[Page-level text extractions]
►

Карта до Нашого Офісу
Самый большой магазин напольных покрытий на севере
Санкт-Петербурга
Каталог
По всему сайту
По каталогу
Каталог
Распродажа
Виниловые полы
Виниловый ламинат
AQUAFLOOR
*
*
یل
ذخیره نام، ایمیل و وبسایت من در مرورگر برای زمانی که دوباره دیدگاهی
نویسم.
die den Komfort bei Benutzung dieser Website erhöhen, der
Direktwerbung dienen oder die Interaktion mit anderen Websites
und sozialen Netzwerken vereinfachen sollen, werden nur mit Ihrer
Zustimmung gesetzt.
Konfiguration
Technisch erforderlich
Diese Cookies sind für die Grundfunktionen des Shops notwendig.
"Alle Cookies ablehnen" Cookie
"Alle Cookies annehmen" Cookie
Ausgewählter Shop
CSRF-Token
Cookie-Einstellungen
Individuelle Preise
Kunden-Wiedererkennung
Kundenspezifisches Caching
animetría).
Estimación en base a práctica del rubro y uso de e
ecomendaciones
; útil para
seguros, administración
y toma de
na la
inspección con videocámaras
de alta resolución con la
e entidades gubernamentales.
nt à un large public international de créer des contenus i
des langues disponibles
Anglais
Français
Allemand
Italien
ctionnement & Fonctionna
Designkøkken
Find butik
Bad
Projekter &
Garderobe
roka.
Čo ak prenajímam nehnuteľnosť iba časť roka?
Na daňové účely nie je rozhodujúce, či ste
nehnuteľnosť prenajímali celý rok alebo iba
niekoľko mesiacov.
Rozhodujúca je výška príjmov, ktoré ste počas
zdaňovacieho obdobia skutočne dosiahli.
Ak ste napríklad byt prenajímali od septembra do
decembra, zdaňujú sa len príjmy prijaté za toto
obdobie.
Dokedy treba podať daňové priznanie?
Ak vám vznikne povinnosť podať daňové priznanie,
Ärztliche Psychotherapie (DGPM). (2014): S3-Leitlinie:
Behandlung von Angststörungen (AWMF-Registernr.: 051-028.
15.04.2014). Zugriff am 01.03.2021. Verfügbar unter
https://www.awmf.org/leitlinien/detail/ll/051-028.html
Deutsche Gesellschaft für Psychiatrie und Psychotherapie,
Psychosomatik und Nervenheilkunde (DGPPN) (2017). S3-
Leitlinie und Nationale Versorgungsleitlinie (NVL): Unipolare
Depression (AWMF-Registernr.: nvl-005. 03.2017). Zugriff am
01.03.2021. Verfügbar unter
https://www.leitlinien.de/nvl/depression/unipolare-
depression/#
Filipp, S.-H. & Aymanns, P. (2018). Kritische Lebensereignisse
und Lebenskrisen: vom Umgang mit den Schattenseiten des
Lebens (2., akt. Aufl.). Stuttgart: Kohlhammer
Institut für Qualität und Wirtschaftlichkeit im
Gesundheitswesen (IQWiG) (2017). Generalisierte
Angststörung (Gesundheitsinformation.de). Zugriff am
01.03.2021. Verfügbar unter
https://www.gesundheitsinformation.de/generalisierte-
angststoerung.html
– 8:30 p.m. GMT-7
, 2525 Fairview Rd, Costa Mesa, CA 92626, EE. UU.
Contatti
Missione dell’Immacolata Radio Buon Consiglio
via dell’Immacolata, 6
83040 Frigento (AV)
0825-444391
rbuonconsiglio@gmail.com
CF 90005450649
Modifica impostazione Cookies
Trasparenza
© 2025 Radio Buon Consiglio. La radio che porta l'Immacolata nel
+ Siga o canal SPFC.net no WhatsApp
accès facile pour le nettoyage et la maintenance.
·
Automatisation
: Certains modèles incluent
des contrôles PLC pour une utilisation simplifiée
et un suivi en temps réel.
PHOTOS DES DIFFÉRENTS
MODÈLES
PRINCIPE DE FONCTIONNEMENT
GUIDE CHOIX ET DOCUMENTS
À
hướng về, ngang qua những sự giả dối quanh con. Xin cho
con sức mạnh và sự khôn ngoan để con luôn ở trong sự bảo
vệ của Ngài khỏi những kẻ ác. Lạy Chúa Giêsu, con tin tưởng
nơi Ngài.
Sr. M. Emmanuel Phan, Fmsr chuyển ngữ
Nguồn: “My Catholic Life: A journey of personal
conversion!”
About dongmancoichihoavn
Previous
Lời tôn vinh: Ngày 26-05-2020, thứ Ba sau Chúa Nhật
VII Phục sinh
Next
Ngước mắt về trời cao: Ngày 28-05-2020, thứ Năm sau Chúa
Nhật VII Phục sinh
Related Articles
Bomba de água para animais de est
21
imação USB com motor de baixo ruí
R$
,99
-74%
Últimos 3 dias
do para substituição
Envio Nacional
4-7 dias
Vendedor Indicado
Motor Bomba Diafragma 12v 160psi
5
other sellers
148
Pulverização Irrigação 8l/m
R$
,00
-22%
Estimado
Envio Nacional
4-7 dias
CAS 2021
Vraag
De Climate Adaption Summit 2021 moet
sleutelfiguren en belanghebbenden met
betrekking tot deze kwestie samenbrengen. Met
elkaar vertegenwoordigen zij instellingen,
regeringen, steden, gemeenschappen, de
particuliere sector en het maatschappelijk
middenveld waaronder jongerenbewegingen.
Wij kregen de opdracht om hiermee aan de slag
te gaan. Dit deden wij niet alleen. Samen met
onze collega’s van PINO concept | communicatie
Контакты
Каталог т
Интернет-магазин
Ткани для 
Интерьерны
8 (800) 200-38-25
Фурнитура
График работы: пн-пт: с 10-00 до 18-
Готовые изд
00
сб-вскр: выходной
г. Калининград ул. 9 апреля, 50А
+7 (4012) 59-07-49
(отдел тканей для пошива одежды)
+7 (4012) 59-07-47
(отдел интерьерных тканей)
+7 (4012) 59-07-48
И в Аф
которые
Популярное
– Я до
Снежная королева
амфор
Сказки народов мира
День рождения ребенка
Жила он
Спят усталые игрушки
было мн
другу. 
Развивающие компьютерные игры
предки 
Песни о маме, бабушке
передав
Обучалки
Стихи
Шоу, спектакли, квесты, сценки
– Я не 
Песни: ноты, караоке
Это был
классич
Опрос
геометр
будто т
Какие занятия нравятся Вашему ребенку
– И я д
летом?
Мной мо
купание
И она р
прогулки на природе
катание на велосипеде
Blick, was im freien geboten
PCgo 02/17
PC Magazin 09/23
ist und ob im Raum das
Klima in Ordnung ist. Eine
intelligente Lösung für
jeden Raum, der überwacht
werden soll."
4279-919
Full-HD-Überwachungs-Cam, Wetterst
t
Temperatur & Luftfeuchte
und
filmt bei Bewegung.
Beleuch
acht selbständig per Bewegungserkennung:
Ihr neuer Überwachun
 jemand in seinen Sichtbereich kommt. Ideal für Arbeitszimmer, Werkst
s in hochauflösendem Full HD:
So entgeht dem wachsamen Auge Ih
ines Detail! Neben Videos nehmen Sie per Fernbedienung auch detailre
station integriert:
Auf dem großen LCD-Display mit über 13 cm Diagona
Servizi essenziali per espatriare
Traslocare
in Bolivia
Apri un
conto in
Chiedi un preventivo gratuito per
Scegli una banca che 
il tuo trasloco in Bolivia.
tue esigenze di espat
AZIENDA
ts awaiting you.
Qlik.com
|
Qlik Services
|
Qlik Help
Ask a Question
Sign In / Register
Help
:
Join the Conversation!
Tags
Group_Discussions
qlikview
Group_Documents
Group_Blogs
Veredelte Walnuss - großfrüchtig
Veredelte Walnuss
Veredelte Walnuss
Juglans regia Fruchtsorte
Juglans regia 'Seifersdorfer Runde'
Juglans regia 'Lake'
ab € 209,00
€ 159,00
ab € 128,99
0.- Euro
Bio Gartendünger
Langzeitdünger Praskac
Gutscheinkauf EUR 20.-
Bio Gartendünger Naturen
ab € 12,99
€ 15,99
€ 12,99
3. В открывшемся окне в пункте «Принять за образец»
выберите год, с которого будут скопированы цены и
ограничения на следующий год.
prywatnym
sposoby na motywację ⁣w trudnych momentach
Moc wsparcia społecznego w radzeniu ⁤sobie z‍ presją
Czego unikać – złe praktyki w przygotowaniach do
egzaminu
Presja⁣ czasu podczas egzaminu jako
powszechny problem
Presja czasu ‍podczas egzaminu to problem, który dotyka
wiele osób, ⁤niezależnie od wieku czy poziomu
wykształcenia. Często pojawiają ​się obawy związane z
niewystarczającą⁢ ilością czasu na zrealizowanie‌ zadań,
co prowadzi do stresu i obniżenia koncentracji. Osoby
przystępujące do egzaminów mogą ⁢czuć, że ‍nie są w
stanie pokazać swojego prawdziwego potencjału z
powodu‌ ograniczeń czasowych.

◄

» ACTIVITY
Return all lines above that mention the word "priznanie".

» SOLUTION TO THE EXERCISE
Dokedy treba podať daňové priznanie?
Ak vám vznikne povinnosť podať daňové priznanie,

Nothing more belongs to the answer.